▶ DESCRIPTION OF THE TASK
Omit the images, then output each of the records below exactly.

▶ Stored data entries
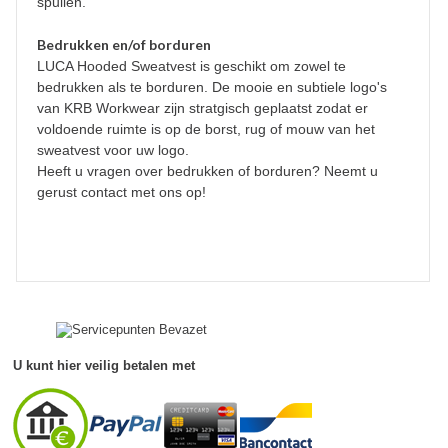
spullen.
Bedrukken en/of borduren
LUCA Hooded Sweatvest is geschikt om zowel te
bedrukken als te borduren. De mooie en subtiele logo's
van KRB Workwear zijn stratgisch geplaatst zodat er
voldoende ruimte is op de borst, rug of mouw van het
sweatvest voor uw logo.
Heeft u vragen over bedrukken of borduren? Neemt u
gerust contact met ons op!
U kunt hier veilig betalen met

▶ OUTPUT FOR THIS TASK
spullen.
Bedrukken en/of borduren
LUCA Hooded Sweatvest is geschikt om zowel te
bedrukken als te borduren. De mooie en subtiele logo's
van KRB Workwear zijn stratgisch geplaatst zodat er
voldoende ruimte is op de borst, rug of mouw van het
sweatvest voor uw logo.
Heeft u vragen over bedrukken of borduren? Neemt u
gerust contact met ons op!
U kunt hier veilig betalen met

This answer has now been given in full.